I have left to the last the gravest reproach which Europeans have been wont to bring against federalism in America. They attributed to it the origin, or at least the virulence, of the great struggle over slavery which tried the Constitution so severely. That struggle created parties which, though they had adherents everywhere, no doubt tended more and more to become identified with states, controlling the state organizations and bending the state governments to their service. It gave tremendous importance to legal questions arising out of the differences between the law of the slave states and the free states, questions which the Constitution had either evaded or not foreseen. It shook the credit of the Supreme Court by making the judicial decision of those questions appear due to partiality to the slave states. It disposed the extreme men on both sides to hate the federal Union which bound them in the same body with their antagonists. It laid hold of the doctrine of states’ rights and state sovereignty as entitling a commonwealth which deemed itself aggrieved to shake off allegiance to the national government. Thus at last it brought about secession and the great civil war. Even when the war was over, the dregs of the poison continued to haunt and vex the system, and bred fresh disorders in it. The constitutional duty of reestablishing the state governments of the conquered states on the one hand, and on the other hand the practical danger of doing so while their people remained disaffected, produced the military governments, the “carpet bag” governments, the Ku Klux Klan outrages, the gift of suffrage to a Negro population unfit for such a privilege, yet apparently capable of being protected in no other way. All these mischiefs, it has often been argued, are the results of the federal structure of the government, which carried in its bosom the seeds of its own destruction, seeds sure to ripen so soon as there arose a question that stirred men deeply.

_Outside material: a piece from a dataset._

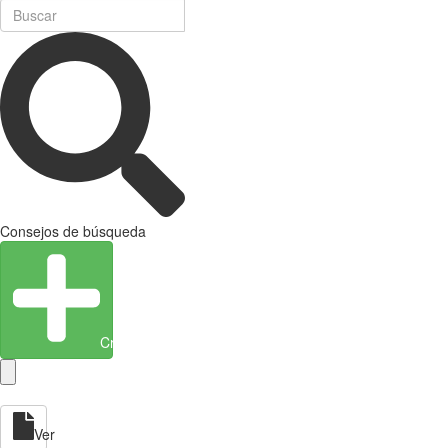
Consejos de búsqueda
Crear entidad
Ver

It may be answered not merely that the national government has survived this struggle and emerged from it stronger than before, but also that federalism did not produce the struggle, but only gave to it the particular form of a series of legal controversies over the federal pact followed by a war of states against the Union. Where such vast economic interests were involved, and such hot passions roused, there must anyhow have been a conflict, and it may well be that a conflict raging within the vitals of a centralized government would have proved no less terrible and would have left as many noxious sequelae behind.

In blaming either the conduct of a person or the plan and scheme of a government for evils which have actually followed, one is apt to overlook those other evils, perhaps as great, which might have flowed from different conduct or some other plan. All that can fairly be concluded from the history of the American Union is that federalism is obliged by the law of its nature to leave in the hands of states powers whose exercise may give to political controversy a peculiarly dangerous form, may impede the assertion of national authority, may even, when long-continued exasperation has suspended or destroyed the feeling of a common patriotism, threaten national unity itself. Against this danger is to be set the fact that the looser structure of a federal government and the scope it gives for diversities of legislation in different parts of a country may avert sources of discord, or prevent local discord from growing into a contest of national magnitude.